Frequently Asked Questions
How many recreational boats are registered in the United States?
According to the National Marine Manufacturers Association (NMMA), there are over 11.7 million registered recreational vessels in the United States, making it the largest recreational boating market in the world by vessel count.
How often does the average American boat owner actually use their boat?
BoatUS research consistently shows the average American recreational boat is used between 14 and 21 days per year, leaving the vessel idle for the remaining 340+ days. This utilization gap is the primary driver of interest in charter and peer-to-peer boat rental models.
Can American boat owners legally rent out their vessels?

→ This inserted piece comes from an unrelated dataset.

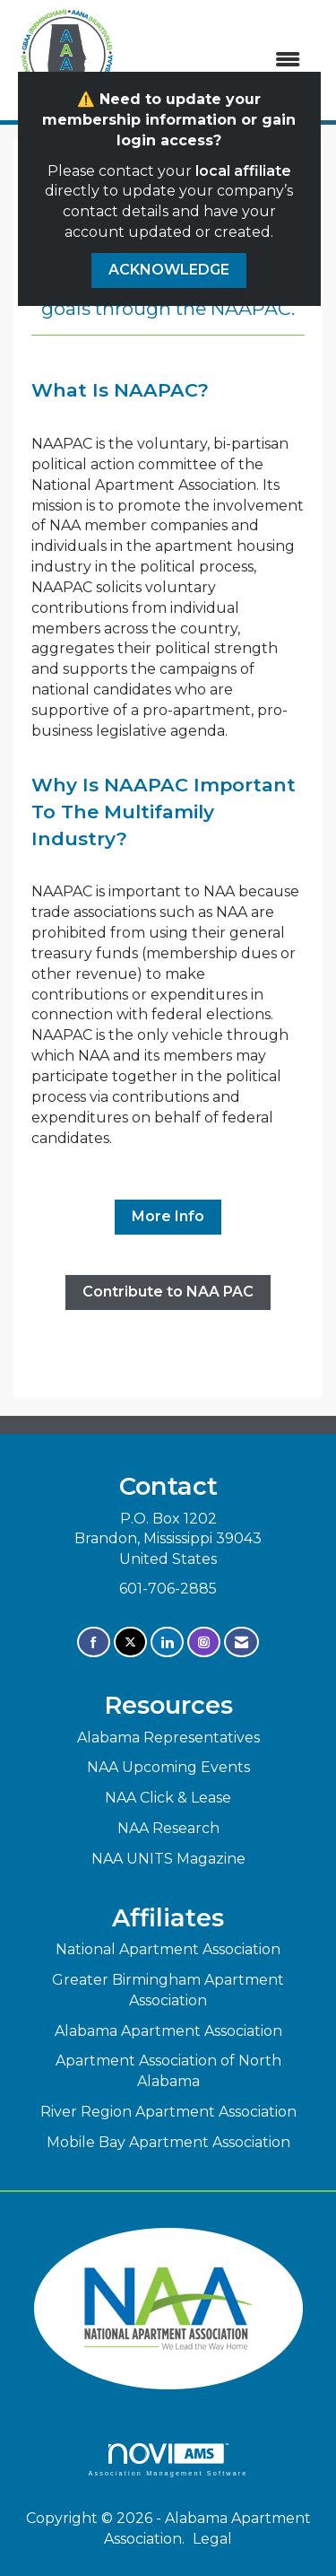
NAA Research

Yes, with proper documentation. Requirements include US Coast Guard licensing for the skipper if operating commercially, appropriate insurance coverage for charter use, and compliance with Coast Guard commercial vessel regulations depending on passenger count and waters. Many states have additional requirements. BoatUS and the USCG provide detailed guidance for owners considering charter operations.
What is the difference between peer-to-peer boat rental and traditional charter?
Traditional charter operates through brokers who market on behalf of owners and take 25–35% commission. Peer-to-peer platforms connect owners directly with guests at lower transaction fees (typically 10–15%), allowing owners to retain the guest relationship, control the booking calendar, and build a review-based reputation that compounds over time.
What US Coast Guard license do I need to charter my boat commercially?
A USCG Merchant Mariner Credential (MMC) with an Operator of Uninspected Passenger Vessel (OUPV) endorsement — commonly called a Six-Pack license — allows carrying up to six paying passengers on uninspected vessels. Larger operations require an Inspected Vessel license. Requirements vary by vessel size, passenger count, and operating waters.